What does it take to run Julia without libc? Not fully baremetal, might be a later goal…
Very few languages run without libc, e.g. glibc. Zig is an exception but also works with.
One option is to bundle with another libc such as this one where I see:
Compared with glibc, you should expect Cosmopolitan to be almost as fast, but with an order of a magnitude tinier code size. […]
In the case of the most important libc function, memcpy(), Cosmopolitan outperformed every other open source library tested. […] What makes Cosmopolitan so fast here is it uses uses several different memory copying strategies.
I was watching a Linus Torvalds video where he claimed glibc is a hindrance to binary executables on desktop Linux (i.e. they’re not bug-compatible, changing the API). Is glibc the only dependency (besides the kernel itself) that’s not statically linked?

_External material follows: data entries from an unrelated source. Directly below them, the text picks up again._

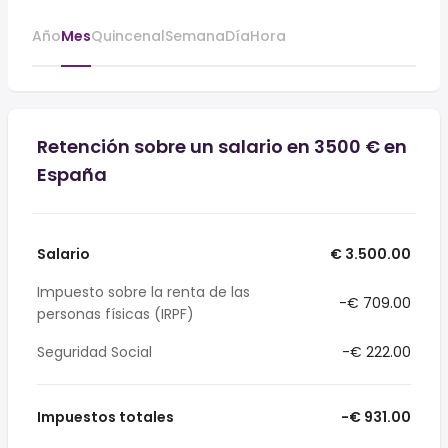
Año
Mes
Quincenal
Semana
Día
Hora
Retención sobre un salario en 3500 € en
España
Salario
€ 3.500.00
Impuesto sobre la renta de las
-€ 709.00
personas físicas (IRPF)
Seguridad Social
-€ 222.00
Impuestos totales
-€ 931.00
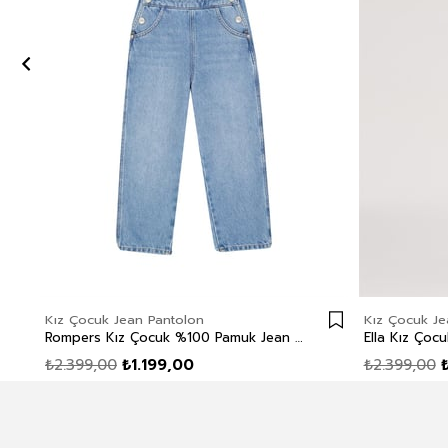
Kız Çocuk Jean Pantolon
Kız Çocuk Je
Rompers Kız Çocuk %100 Pamuk Jean Salopet Mid Blue
₺2.399,00
₺1.199,00
₺2.399,00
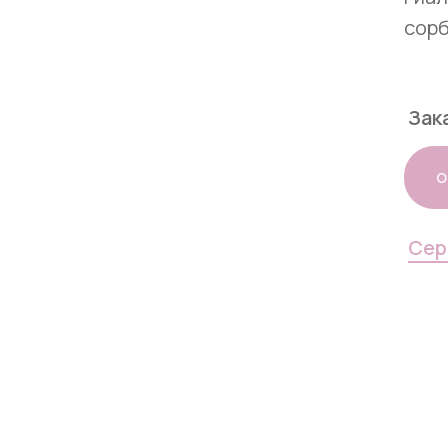
сорб
Зак
O
Сер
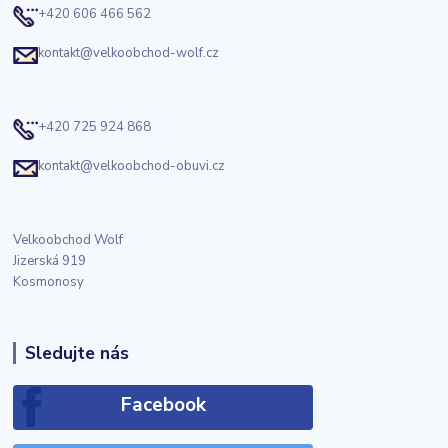
+420 606 466 562
kontakt@velkoobchod-wolf.cz
+420 725 924 868
kontakt@velkoobchod-obuvi.cz
Velkoobchod Wolf
Jizerská 919
Kosmonosy
Sledujte nás
Facebook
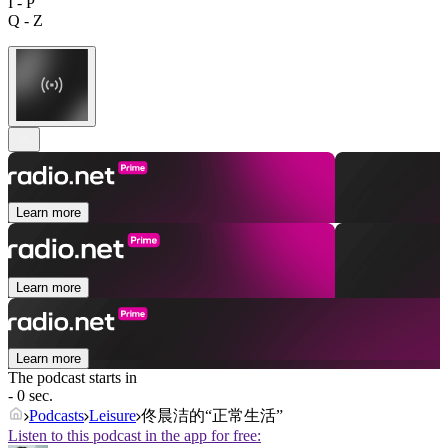
I - P
Q - Z
Learn more
Learn more
Learn more
The podcast starts in
- 0 sec.
Podcasts
Leisure
佟晨洁的“正常生活”
Listen to this podcast in the app for free:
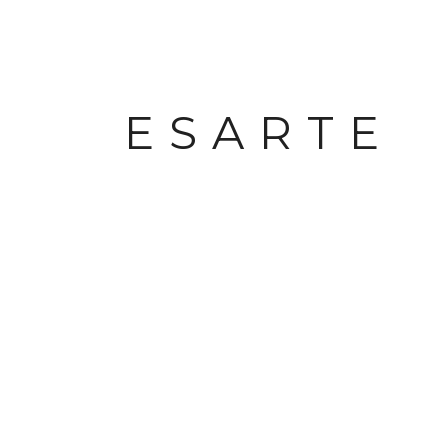
ES.ARTE PUBLICIDAD
La Agencia
Servicios
ESARTE
Clientes
Portafolio
Contacto
SERVICIOS
Publicidad en radio y televisión
Publicidad en prensa y revistas
Vallas publicitarias en Marbella
Diseño web en Marbella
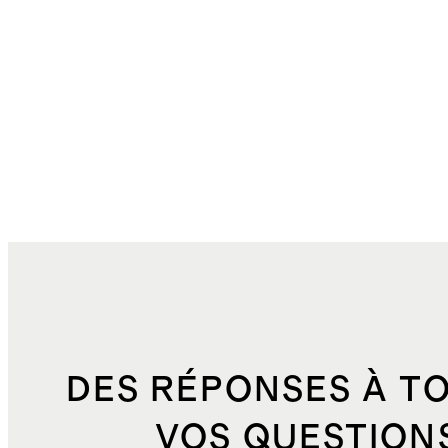
DES RÉPONSES À T
VOS QUESTION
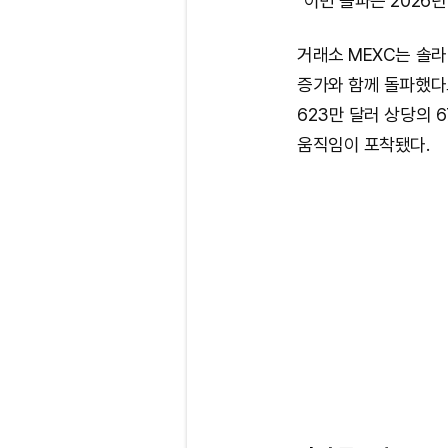
"이번 돌파는 2026
거래소 MEXC는 솔
증가와 함께 돌파했다
623만 달러 상당의 6
움직임이 포착됐다.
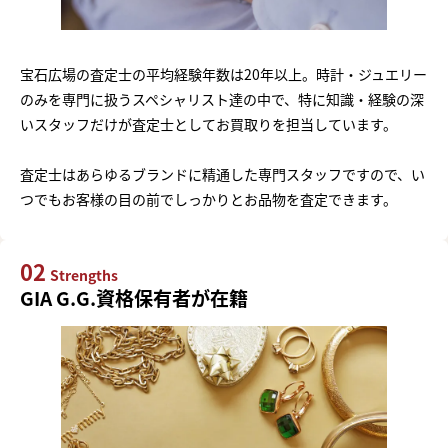
宝石広場の査定士の平均経験年数は20年以上。時計・ジュエリー
のみを専門に扱うスペシャリスト達の中で、特に知識・経験の深
いスタッフだけが査定士としてお買取りを担当しています。
査定士はあらゆるブランドに精通した専門スタッフですので、い
つでもお客様の目の前でしっかりとお品物を査定できます。
02
Strengths
GIA G.G.資格保有者が在籍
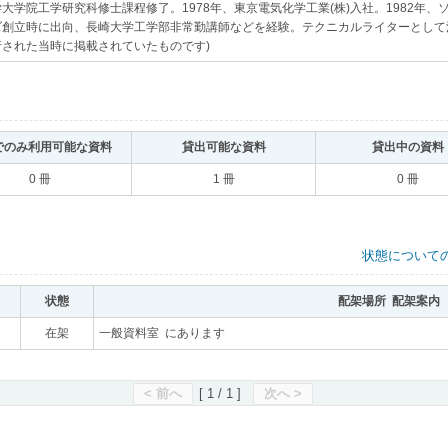
大学院工学研究科修士課程修了。1978年、東京電気化学工業(株)入社。1982年、
ズ創立時に出向、長崎大学工学部非常勤講師などを経験。テクニカルライターとして
行された当時に掲載されていたものです)
｡
でのみ利用可能な資料
｡
貸出可能な資料
｡
貸出中の資料
0 冊
1 冊
0 冊
状態について
状態
｡
配架場所 配架案内
｡
｡
在架
｡
一般資料室 にあります
｡
< 前へ
[ 1 / 1 ]
次へ >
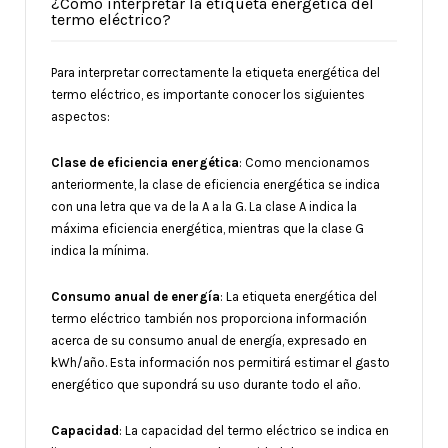
¿Cómo interpretar la etiqueta energética del
termo eléctrico?
Para interpretar correctamente la etiqueta energética del
termo eléctrico, es importante conocer los siguientes
aspectos:
Clase de eficiencia energética
: Como mencionamos
anteriormente, la clase de eficiencia energética se indica
con una letra que va de la A a la G. La clase A indica la
máxima eficiencia energética, mientras que la clase G
indica la mínima.
Consumo anual de energía
: La etiqueta energética del
termo eléctrico también nos proporciona información
acerca de su consumo anual de energía, expresado en
kWh/año. Esta información nos permitirá estimar el gasto
energético que supondrá su uso durante todo el año.
Capacidad
: La capacidad del termo eléctrico se indica en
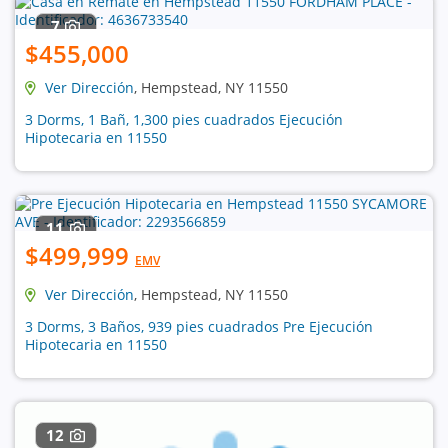
7
$455,000
Ver Dirección
, Hempstead, NY 11550
3 Dorms, 1 Bañ, 1,300 pies cuadrados Ejecución
Hipotecaria en 11550
11
$499,999
EMV
Ver Dirección
, Hempstead, NY 11550
3 Dorms, 3 Baños, 939 pies cuadrados Pre Ejecución
Hipotecaria en 11550
12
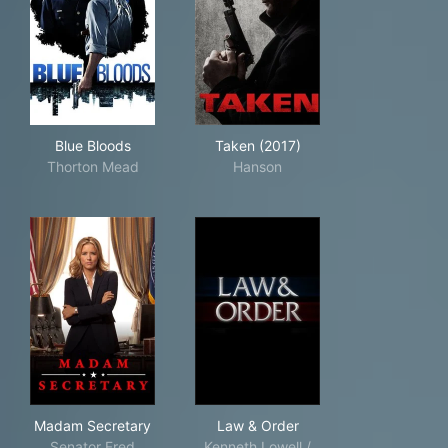
Blue Bloods
Taken (2017)
Blue Bloods
Taken (2017)
Thorton Mead
Hanson
Madam Secretary
Law & Order
Madam Secretary
Law & Order
Senator Fred
Kenneth Lowell /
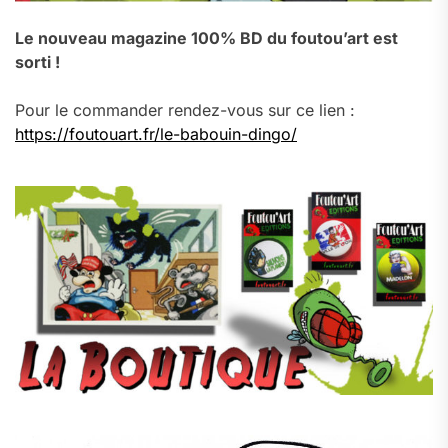
Le nouveau magazine 100% BD du foutou’art est
sorti !
Pour le commander rendez-vous sur ce lien :
https://foutouart.fr/le-babouin-dingo/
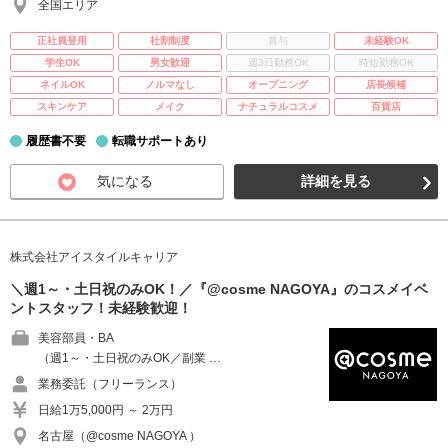
全国エリア
正社員登用
社割制度
賞与
未経験OK
学生OK
男女歓迎
週3日勤務OK
時短勤務OK
ネイルOK
ノルマなし
オープニング
店長候補
スキンケア
メイク
ナチュラルコスメ
百貨店
履歴書不要
転職サポートあり
気になる
詳細を見る
株式会社アイスタイルキャリア
＼週1～・土日祝のみOK！／『@cosme NAGOYA』のコスメイベ
ントスタッフ！未経験歓迎！
美容部員・BA
（週1～・土日祝のみOK／副業 …
業務委託（フリーランス）
日給1万5,000円 ～ 2万円
名古屋（@cosme NAGOYA ）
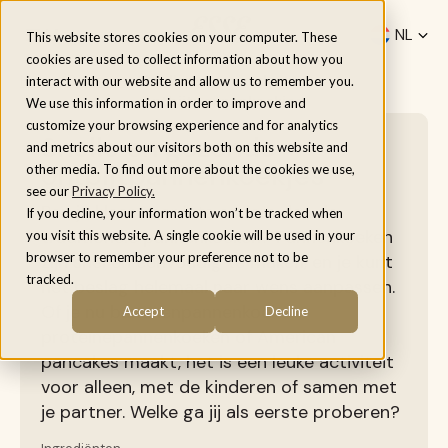
Menu
NL
This website stores cookies on your computer. These
cookies are used to collect information about how you
be
Home
/
Recepten
/
Snelle en gezonde
interact with our website and allow us to remember you.
ontbijtpannenkoekjes
We use this information in order to improve and
customize your browsing experience and for analytics
Snelle en gezonde
and metrics about our visitors both on this website and
ontbijtpannenkoekjes
other media. To find out more about the cookies we use,
see our
Privacy Policy.
Ben je klaar voor iets anders dan de
If you decline, your information won’t be tracked when
traditionele pannenkoeken? Pannenkoeken
you visit this website. A single cookie will be used in your
browser to remember your preference not to be
zijn snel en eenvoudig te maken, en je kunt
tracked.
het beslag helemaal naar wens aanpassen.
Of je nu bananenpannenkoeken,
Accept
Decline
proteïnepannenkoeken of American
pancakes maakt, het is een leuke activiteit
voor alleen, met de kinderen of samen met
je partner. Welke ga jij als eerste proberen?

With Julia having musl support, implicit is that the default build is using glibc (and in neither case not bundled with).
That library, Cosmopolitan, is also much smaller than musl, so I’m curous what people may be missing out on, or if Julia could work with it.
In short, what does Julia require from libc? Also malloc etc. nothing I can’t imagine not provided, but in general I’m curious what’s the need for libc rather than (calling straight to the kernal; e.g. for allocation and) doing your own memory handling. The locale system is simplified in musl (almost only UTF-8), does it do much for Julia that Julia already doesn’t take care of?